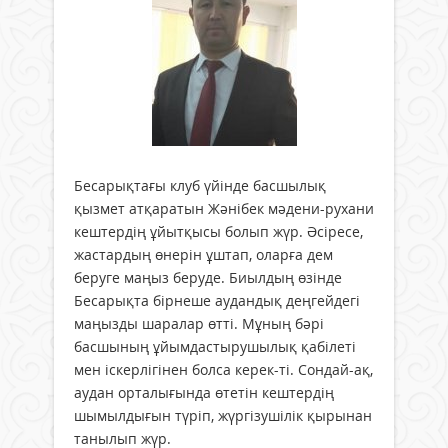
Бесарықтағы клуб үйінде басшылық
қызмет атқаратын Жәнібек мәдени-рухани
кештердің ұйытқысы болып жүр. Әсіресе,
жастардың өнерін ұштап, оларға дем
беруге маңыз беруде. Биылдың өзінде
Бесарықта бірнеше аудандық деңгейдегі
маңызды шаралар өтті. Мұның бәрі
басшының ұйымдастырушылық қабілеті
мен іскерлігінен болса керек-ті. Сондай-ақ,
аудан орталығында өтетін кештердің
шымылдығын түріп, жүргізушілік қырынан
танылып жүр.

===

ASSIGNED TASK
Write the material out again exactly as it appears, dropping the pictures.

SOLVED PROBLEM
Бесарықтағы клуб үйінде басшылық
қызмет атқаратын Жәнібек мәдени-рухани
кештердің ұйытқысы болып жүр. Әсіресе,
жастардың өнерін ұштап, оларға дем
беруге маңыз беруде. Биылдың өзінде
Бесарықта бірнеше аудандық деңгейдегі
маңызды шаралар өтті. Мұның бәрі
басшының ұйымдастырушылық қабілеті
мен іскерлігінен болса керек-ті. Сондай-ақ,
аудан орталығында өтетін кештердің
шымылдығын түріп, жүргізушілік қырынан
танылып жүр.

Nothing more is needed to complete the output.